Want to Do a Good Deed? Save the Goldeneagle.

NaNoWriMo Expert: Finding food in thick forest

I found this question on NaNoWriMo and had to answer it:

[quote=Owl]Does anyone know anything about finding food in the woods? My characters are trapped in the forest and they are hungry. I meant to let them bring some food, but I guess I forgot. So, now, they are stuck in the forest. Berries? Leaves of some kind? I mean, they’re going to be in that forest for another 30,000 words. They NEED food. Any ideas? (Also, it would be great to know where you got this info, since it would be odd if my characters suddenly started shouting out complex plant names and cooking directions. Thanks!)

Thanks!
———-

-Dev

[/quote]

Time of the year changes what’s growing, as does the place where your forest is.
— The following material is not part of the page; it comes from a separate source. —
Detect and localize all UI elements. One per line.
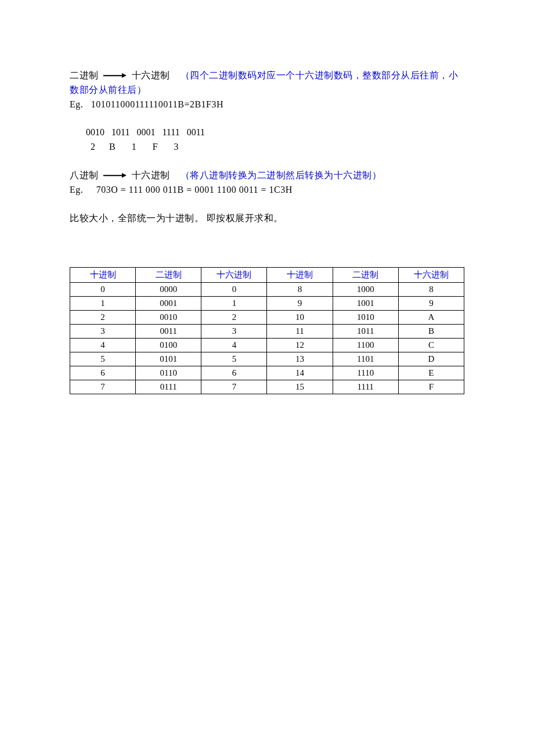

I live in an old growth pine forest in Maine, and quite reguarly eat many of the wild plantys that grow there, so I can tell you about those.

In the Maine north woods:

May – June = Strawberries (only in open grassy glades found within the forest as they need full sun to grow)

May – July = Raspberries

June – August = Blackberries and Elderberries

August – September = Blueberries and Bilberries

September – October = Apples, Grapes, Choke Cherries, and Plums

All of the above mentioned fruits are quite bountiful and grow wild in the Maine woods, and can be found with great ease, exept for Plums which are not very often found in the wild. It should be notited though that wild apples are very small and very sour (like sour pickles), and choke cherries, if you eat too many of them, leave your mouth puckered and dry with a bitter after taste that you can’t wash out.

Wild Orange Daylilies are found near most small streams and swampy sections of woods in Maine… The flower petals are eaten and taste just like loose-leaf lettuce; they bloom from June – September.
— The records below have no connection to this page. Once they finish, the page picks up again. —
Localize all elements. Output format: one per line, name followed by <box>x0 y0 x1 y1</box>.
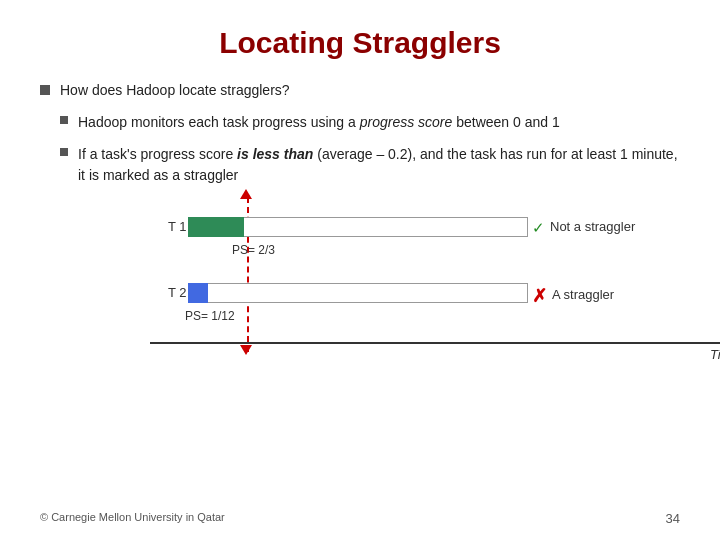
footer-copyright: © Carnegie Mellon University in Qatar <box>40 511 225 526</box>
sub-bullet-1-italic: progress score <box>360 114 453 130</box>
sub-bullet-2: If a task's progress score is less than … <box>60 144 680 185</box>
t1-ps-label: PS= 2/3 <box>232 243 275 257</box>
sub-bullet-1: Hadoop monitors each task progress using… <box>60 112 680 132</box>
time-label: Time <box>710 347 720 362</box>
vertical-arrow-head-up <box>240 189 252 199</box>
t1-bar-fill <box>188 217 244 237</box>
bullet-top-text: How does Hadoop locate stragglers? <box>60 82 290 98</box>
t1-not-straggler-label: Not a straggler <box>550 219 635 234</box>
t2-label: T 2 <box>168 285 187 300</box>
footer-page-number: 34 <box>666 511 680 526</box>
time-axis <box>150 342 720 344</box>
diagram: T 1 ✓ Not a straggler PS= 2/3 T 2 ✗ A st… <box>50 197 680 367</box>
sub-bullet-1-text: Hadoop monitors each task progress using… <box>78 112 560 132</box>
sub-bullets: Hadoop monitors each task progress using… <box>60 112 680 185</box>
vertical-arrow-head-down <box>240 345 252 355</box>
sub-bullet-2-text-before: If a task's progress score <box>78 146 237 162</box>
slide: Locating Stragglers How does Hadoop loca… <box>0 0 720 540</box>
sub-bullet-1-square <box>60 116 68 124</box>
slide-title: Locating Stragglers <box>40 26 680 60</box>
t1-checkmark: ✓ <box>532 219 545 237</box>
t1-label: T 1 <box>168 219 187 234</box>
sub-bullet-2-text: If a task's progress score is less than … <box>78 144 680 185</box>
sub-bullet-1-text-before: Hadoop monitors each task progress using… <box>78 114 360 130</box>
bullet-top-square <box>40 85 50 95</box>
t2-bar-fill <box>188 283 208 303</box>
sub-bullet-1-text-after: between 0 and 1 <box>452 114 559 130</box>
bullet-top: How does Hadoop locate stragglers? <box>40 82 680 98</box>
sub-bullet-2-square <box>60 148 68 156</box>
sub-bullet-2-bold-italic: is less than <box>237 146 313 162</box>
t2-ps-label: PS= 1/12 <box>185 309 235 323</box>
footer: © Carnegie Mellon University in Qatar 34 <box>0 511 720 526</box>
t2-cross: ✗ <box>532 285 547 307</box>
t2-straggler-label: A straggler <box>552 287 614 302</box>
t2-bar-background <box>188 283 528 303</box>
In swampy, peaty, and boggy areas you’ll find large bounties of Marsh-Marigolds. The leaves resemble water lilies, but the blossoms look like yellow buttercups. Uncooked they are toxic, however, if you boil the leaves, drain the water, boil the leaves again, drain the water again, and than rinse the cooked leaves, you can eat them. Boiling removes the toxins. They taste like bitter-flavored spinach. The blossoms are used to identify them from water-lilies, but they only blossom in March and April just after the snow starts to melt. The leaves can be found from March – November.

From March – May, you can find fiddleheads, but be warned… if you can’t tell a fiddlehead fern from other fern types, you shouldn’t go picking them, as some types of ferns are toxic. Fiddleheads are very rare, and sell for $5 – $8 per pound in local stores, who gerenaly aren’t able to get a hold of more and ten pound a year to sell. They grew in swampy or boggy areas.

In some places you can find wild onion or chives… these are the same are what you would buy in the store.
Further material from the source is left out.